🤖 AI Summary
Diffusion models for fMRI-based visual stimulus reconstruction suffer from structural distortions, texture blurriness, and chromatic inaccuracies due to insufficient low-level perceptual guidance during denoising. Method: This work pioneers a neuroscience-informed analysis of the diffusion process and introduces a bottom-up enhancement strategy driven by gradients of primary visual features—enabling joint optimization of semantic consistency and fine-grained fidelity. We further propose an output-consistency-guided prompting paradigm. Built upon Stable Diffusion, our framework integrates an fMRI-to-visual-feature decoder, a multi-scale visual cortical feature projection module, and a gradient-reweighted diffusion guidance mechanism.
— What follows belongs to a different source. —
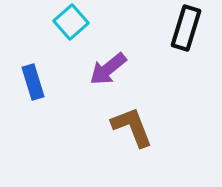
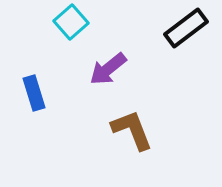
black rectangle: rotated 36 degrees clockwise
blue rectangle: moved 1 px right, 11 px down
brown L-shape: moved 3 px down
Results: On the Natural Scenes Dataset (NSD), our method significantly outperforms state-of-the-art approaches: qualitative evaluation demonstrates superior structural integrity and color accuracy; quantitative metrics show improved cross-trial reconstruction consistency. Ablation studies confirm the efficacy of each component.
📝 Abstract
Reconstructing visual stimuli from functional Magnetic Resonance Imaging fMRI enables fine-grained retrieval of brain activity. However, the accurate reconstruction of diverse details, including structure, background, texture, color, and more, remains challenging. The stable diffusion models inevitably result in the variability of reconstructed images, even under identical conditions. To address this challenge, we first uncover the neuroscientific perspective of diffusion methods, which primarily involve top-down creation using pre-trained knowledge from extensive image datasets, but tend to lack detail-driven bottom-up perception, leading to a loss of faithful details. In this paper, we propose NeuralDiffuser, which incorporates primary visual feature guidance to provide detailed cues in the form of gradients. This extension of the bottom-up process for diffusion models achieves both semantic coherence and detail fidelity when reconstructing visual stimuli. Furthermore, we have developed a novel guidance strategy for reconstruction tasks that ensures the consistency of repeated outputs with original images rather than with various outputs. Extensive experimental results on the Natural Senses Dataset (NSD) qualitatively and quantitatively demonstrate the advancement of NeuralDiffuser by comparing it against baseline and state-of-the-art methods horizontally, as well as conducting longitudinal ablation studies.